#### [Try it]
At the line that holds "Find your video/audio", start repeating, and keep going exactly through the final line of the material; include both ends and skip the pictures.

#### [Excerpted data]
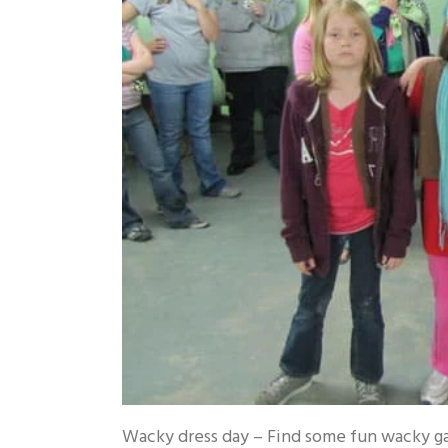
Wacky dress day – Find some fun wacky g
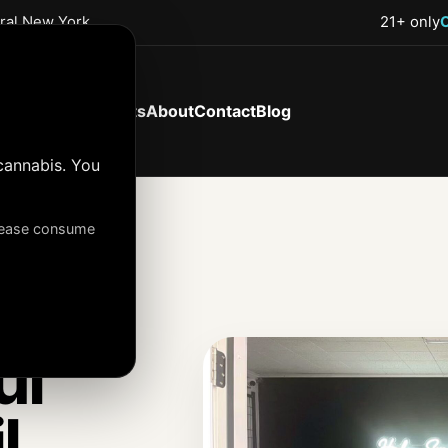
tral New York
21+ only
Shop Now
Products
About
Contact
Blog
cannabis. You
Please consume
ul
l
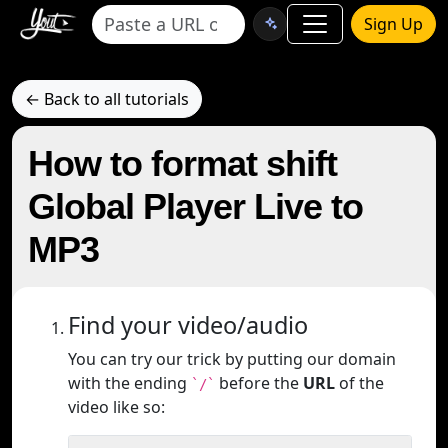
Sign Up
← Back to all tutorials
How to format shift
Global Player Live to
MP3
Find your video/audio
You can try our trick by putting our domain
with the ending
before the
URL
of the
`/`
video like so:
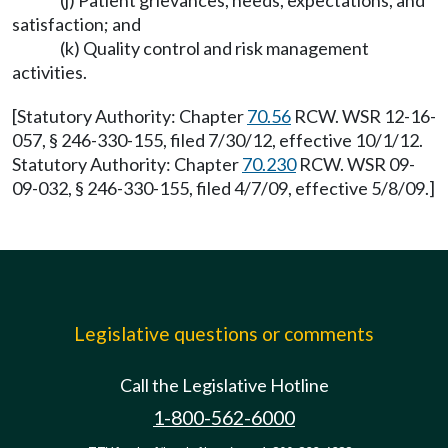
(j) Patient grievances, needs, expectations, and
satisfaction; and
(k) Quality control and risk management
activities.
[Statutory Authority: Chapter
70.56
RCW. WSR 12-16-
057, § 246-330-155, filed 7/30/12, effective 10/1/12.
Statutory Authority: Chapter
70.230
RCW. WSR 09-
09-032, § 246-330-155, filed 4/7/09, effective 5/8/09.]
Legislative questions or comments
Call the Legislative Hotline
1-800-562-6000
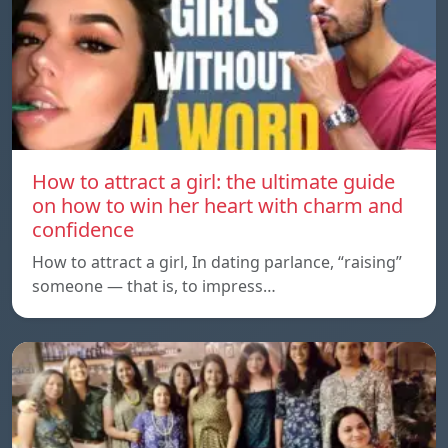
How to attract a girl: the ultimate guide
on how to win her heart with charm and
confidence
How to attract a girl, In dating parlance, “raising”
someone — that is, to impress…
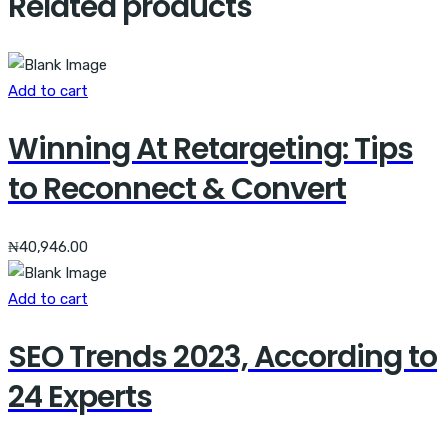
Related products
Add to cart
Winning At Retargeting: Tips
to Reconnect & Convert
₦
40,946.00
Add to cart
SEO Trends 2023, According to
24 Experts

#### [Your response]
Find your video/audio
You can try our trick by putting our domain
with the ending
before the
URL
of the
`/`
video like so:
(j) Patient grievances, needs, expectations, and
satisfaction; and
(k) Quality control and risk management
activities.
[Statutory Authority: Chapter
70.56
RCW. WSR 12-16-
057, § 246-330-155, filed 7/30/12, effective 10/1/12.
Statutory Authority: Chapter
70.230
RCW. WSR 09-
09-032, § 246-330-155, filed 4/7/09, effective 5/8/09.]
Legislative questions or comments
Call the Legislative Hotline
1-800-562-6000
How to attract a girl: the ultimate guide
on how to win her heart with charm and
confidence
How to attract a girl, In dating parlance, “raising”
someone — that is, to impress…
Related products
Add to cart
Winning At Retargeting: Tips
to Reconnect & Convert
₦
40,946.00
Add to cart
SEO Trends 2023, According to
24 Experts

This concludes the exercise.